The children’s nursery wing has been restored, and there are drawings of the two boys, along with their siblings. Here, as in other parts of Audley End, there is a living breathing personification of a former staff member - the governess, who is happy to chat, in character.  There are dressing-up clothes, a large dolls’ house, and wooden Ark and animals to play with for younger visitors, and, gratifying sight for this former child, the bookworms’ delight - a full book-case in each room.

PictureChild's bed, Nursery Wing
The house’s libraries are spectacular, including the main one, full from floor to ceiling with reference books, a combination of three collections. I would have liked to leaf through Sir Richard Hoare’s History of Modern Wiltshire, as not only do my Hayter ancestors hail from that county, but I am also related to Hoares.  Pepys aficionados might be interested to know that Richard Griffin, 3rd Baron Braybrooke, edited the first published edition of the diary, deciphered for the first time in its entirety and transcribed by the Reverend John Smith, and released in two volumes in 1825. I am currently on the 1664 volume of the Diary, and was very pleased to see, among the many paintings on display in the House, a portrait (from the studio of Peter Lely) of Barbara Villiers, the Lady Castlemaine admired so much by our Samuel!  Pepys himself visited the house, so I look forward to reading his comments.  

There is a Portrait of an Unknown Gentleman by Hans Holbein the Younger in the Drawing Room - I’ve seen original Holbeins now in The Hague, Berlin, London and New York, and the excitement of viewing this great painting master’s work at first hand never diminishes. 
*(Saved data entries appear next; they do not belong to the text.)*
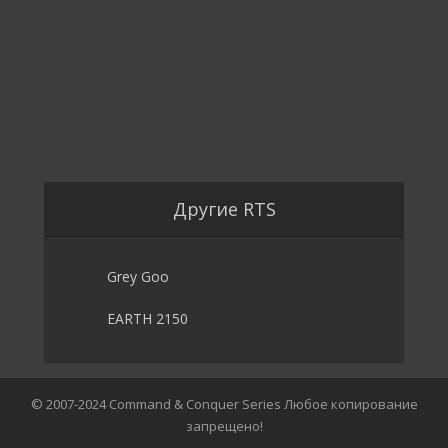
Другие RTS
Grey Goo
EARTH 2150
© 2007-2024 Command & Conquer Series Любое копирование
запрещено!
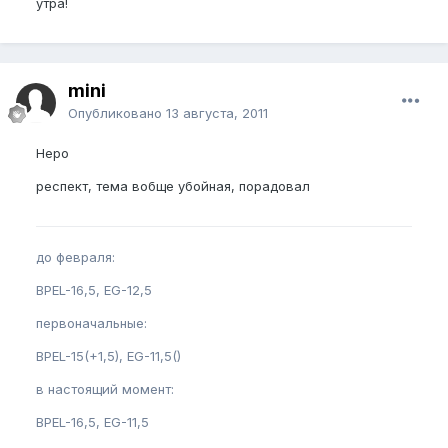
утра!
mini
Опубликовано
13 августа, 2011
Неро
респект, тема вобще убойная, порадовал
до февраля:
BPEL-16,5, EG-12,5
первоначальные:
BPEL-15(+1,5), EG-11,5()
в настоящий момент:
BPEL-16,5, EG-11,5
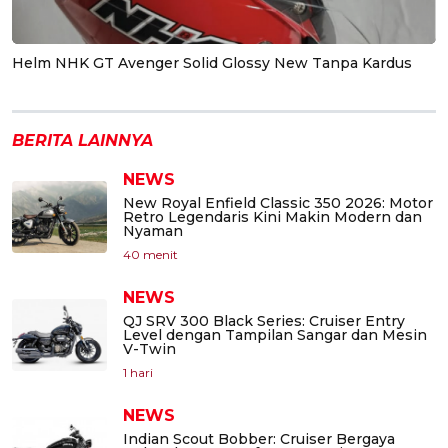
Helm NHK GT Avenger Solid Glossy New Tanpa Kardus
BERITA LAINNYA
NEWS
New Royal Enfield Classic 350 2026: Motor
Retro Legendaris Kini Makin Modern dan
Nyaman
40 menit
NEWS
QJ SRV 300 Black Series: Cruiser Entry
Level dengan Tampilan Sangar dan Mesin
V-Twin
1 hari
NEWS
Indian Scout Bobber: Cruiser Bergaya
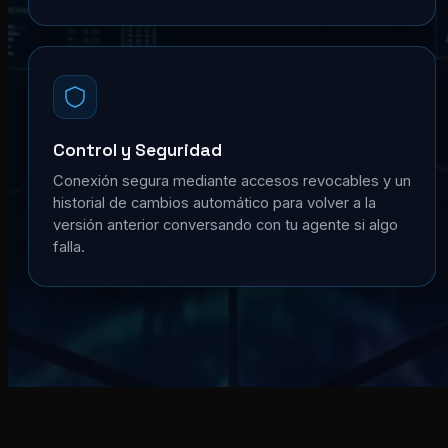
Control y Seguridad
Conexión segura mediante accesos revocables y un
historial de cambios automático para volver a la
versión anterior conversando con tu agente si algo
falla.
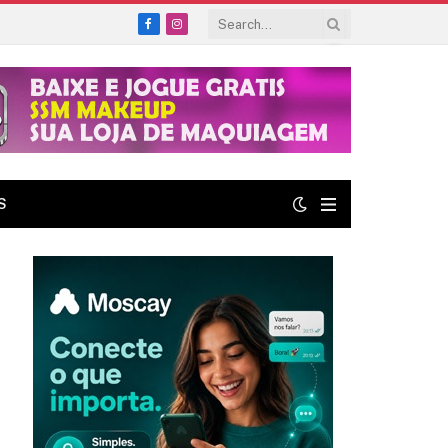
Facebook
Instagram
S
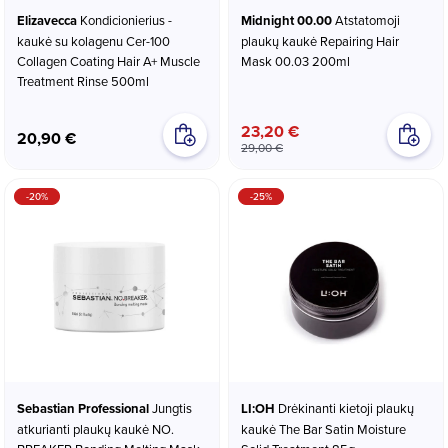
Elizavecca
Kondicionierius -
Midnight 00.00
Atstatomoji
kaukė su kolagenu Cer-100
plaukų kaukė Repairing Hair
Collagen Coating Hair A+ Muscle
Mask 00.03 200ml
Treatment Rinse 500ml
23,20 €
20,90 €
29,00 €
-20%
-25%
Sebastian Professional
Jungtis
LI:OH
Drėkinanti kietoji plaukų
atkurianti plaukų kaukė NO.
kaukė The Bar Satin Moisture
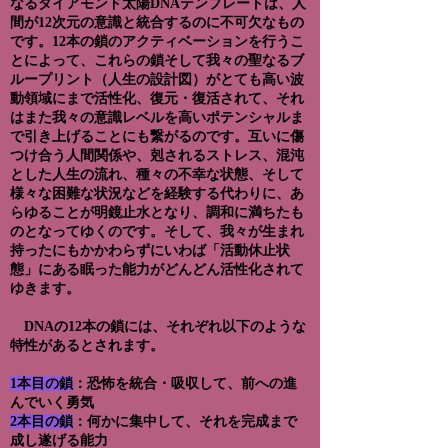
なるダイアモンド太陽DNAテンプレートは、人
間が12次元の意識と統合するのに不可欠なもの
です。12本の鎖のアクティベーションを行うこ
とによって、これらの鎖そして我々の聖なるブ
ループリント（人生の設計図）がとても高い波
動領域にまで活性化、復元・復活されて、それ
はまた我々の意識レベルを高いポテンシャルま
で引き上げることにも繋がるのです。互いに傷
つけ合う人間関係や、剋されるストレス、混沌
とした人生の流れ、種々の不幸な状態、そして
様々な困難な状況などを経験する代わりに、あ
らゆることが明鏡止水となり、調和に満ちたも
のとなってゆくのです。そして、我々が生まれ
持ったにもかかわらずにいわば「活動休止状
態」にある眠った能力がどんどん活性化されて
ゆきます。
DNAの12本の鎖には、それぞれ以下のような
特性があるとされます。
1本目の鎖
：恐怖を統合・吸収して、前への進
んでいく勇気
2本目の鎖
：何かに集中して、それを完成まで
成し遂げる能力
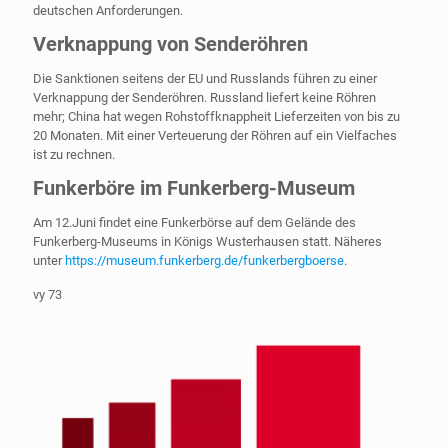
deutschen Anforderungen.
Verknappung von Senderöhren
Die Sanktionen seitens der EU und Russlands führen zu einer
Verknappung der Senderöhren. Russland liefert keine Röhren
mehr; China hat wegen Rohstoffknappheit Lieferzeiten von bis zu
20 Monaten. Mit einer Verteuerung der Röhren auf ein Vielfaches
ist zu rechnen.
Funkerböre im Funkerberg-Museum
Am 12.Juni findet eine Funkerbörse auf dem Gelände des
Funkerberg-Museums in Königs Wusterhausen statt. Näheres
unter
https://museum.funkerberg.de/funkerbergboerse
.
vy 73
There is a piano in the Library, on which visitors may sit and play a tune. My fingers sadly had forgotten the piece of Bach I used to practise as a child, and ‘Chopsticks’ seemed a little unsuitable for the august surroundings!  There is a wonderful illuminated book here, and beside it an extract from a letter from the American visitor Elizabeth Davis Bancroft, recollecting her stay (published in Letters from England, 1847): “In the immense bay window was a large Louis Quatorze table, round which the ladies all placed themselves at their embroidery, though I preferred looking over curious illuminated missals.” A woman after my own heart!

I liked the Coal Gallery, on the attic floor, where the fuel for the house was kept, along with stores of candles to light residents to bed. Even here the English class system was evident, with two different types of candles, one for domestics and another kind for guests. In the 1880s, we were told, between 175 and 200 tons of coal were used to heat the house each year. That’s a lot of coal-scuttles...

Which takes me on to my other favourite features of Audley End: the Laundry, Kitchen, and Dairy. These have been restored to their former glory, with relevant artefacts, and written, audio-visual or living witnesses bring to life the past days of those who worked there.  Personally I find the stories of those who laboured Downstairs as fascinating as those who lived Upstairs! For children, this could be a great, hands-on introduction to our social history.

So to the garden: we joined the guided tour of the Organic Walled Kitchen Garden led by Head Gardener Alan North, who sported, if I may so, a very fetching pair of tanned knees!  We saw the glorious irises and peonies border, the 200 year old vines in the old greenhouse, splendidly healthy-looking brassicas, and more. The organic vegetable gardeners among us nodded sagely at mention of garden pests, nuisance weeds and seaweed fertilisers.  We missed the guided tour by expert local volunteers of the landscape gardens - maybe another time!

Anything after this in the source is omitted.